Department of Civil and Environmental Engineering
University of Nevada, Reno (UNR)
Optimal Sensor Placement for Physics-Based Digital Twins
Operations and maintenance (O&M) account for approximately one third of offshore wind farm life-cycle costs. Up to 90% of this operational expenditure (OPEX) involves inspections by engineers and technicians at remote sites within a hostile marine environment. Minimizing the number of required inspections for offshore wind turbines (OWT) is essential to the long-term safety and affordability of the offshore wind energy industry.
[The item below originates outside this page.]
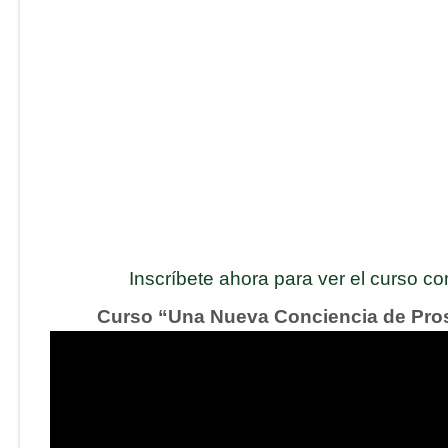
Inscríbete ahora para ver el curso c
Curso “Una Nueva Conciencia de Pro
The technology necessary for minimizing inspections also opens the possibility for increased reliability of the electrical grid, improved resilience in the wake of extreme events, and extended OWT design life.
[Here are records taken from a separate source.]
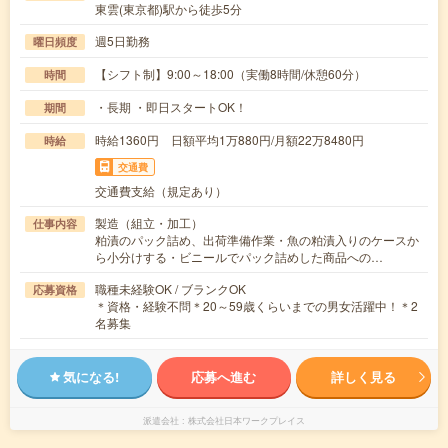
東雲(東京都)駅から徒歩5分
週5日勤務
曜日頻度
【シフト制】9:00～18:00（実働8時間/休憩60分）
時間
・長期 ・即日スタートOK！
期間
時給1360円 日額平均1万880円/月額22万8480円
時給
交通費
交通費支給（規定あり）
製造（組立・加工）
仕事内容
粕漬のパック詰め、出荷準備作業・魚の粕漬入りのケースか
ら小分けする・ビニールでパック詰めした商品への…
職種未経験OK / ブランクOK
応募資格
＊資格・経験不問＊20～59歳くらいまでの男女活躍中！＊2
名募集
気になる!
応募へ進む
詳しく見る
派遣会社
株式会社日本ワークプレイス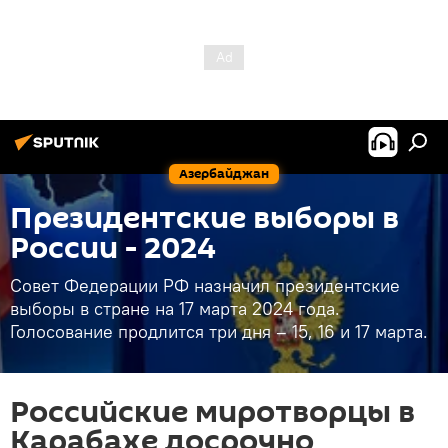
Азербайджан
Президентские выборы в
России - 2024
Совет Федерации РФ назначил президентские
выборы в стране на 17 марта 2024 года.
Голосование продлится три дня – 15, 16 и 17 марта.
Российские миротворцы в
Карабахе досрочно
With availability of low-cost measurements on OWT structures, systems-level, physics-based digital twin (SPDT) technologies can provide actionable and tangible information to guide predictive maintenance and decision-making for optimal OWT asset management. As the United States prepares to construct over 28 GW of utility-scale offshore
wind power by 2035, the opportunity for advanced analytics to help shape U.S. O&M and performance-based safety standards is enormous. In addition to reducing operations and maintenance (O&M) costs over the long-term, our team estimates that SPDTs based on Bayesian data assimilation approach could help improve power production and prolong design life.